__TASK TO COMPLETE__
All lines below containing the string "cities" are to be copied.

++++ DATASET RECORDS

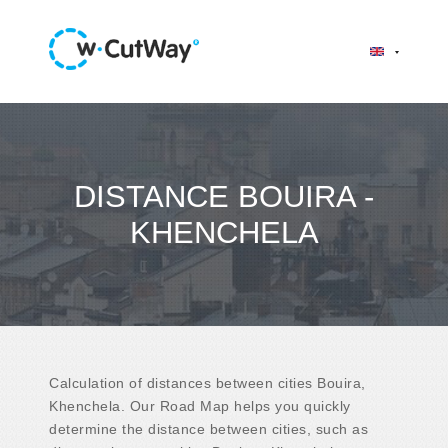
DISTANCE BOUIRA -
KHENCHELA
Calculation of distances between cities Bouira,
Khenchela. Our Road Map helps you quickly
determine the distance between cities, such as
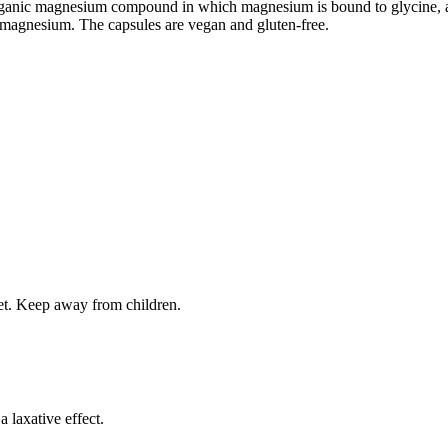
ganic magnesium compound in which magnesium is bound to glycine, an 
f magnesium. The capsules are vegan and gluten-free.
iet. Keep away from children.
laxative effect.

++++++++

__EXERCISE SOLUTION__
Calculation of distances between cities Bouira,
determine the distance between cities, such as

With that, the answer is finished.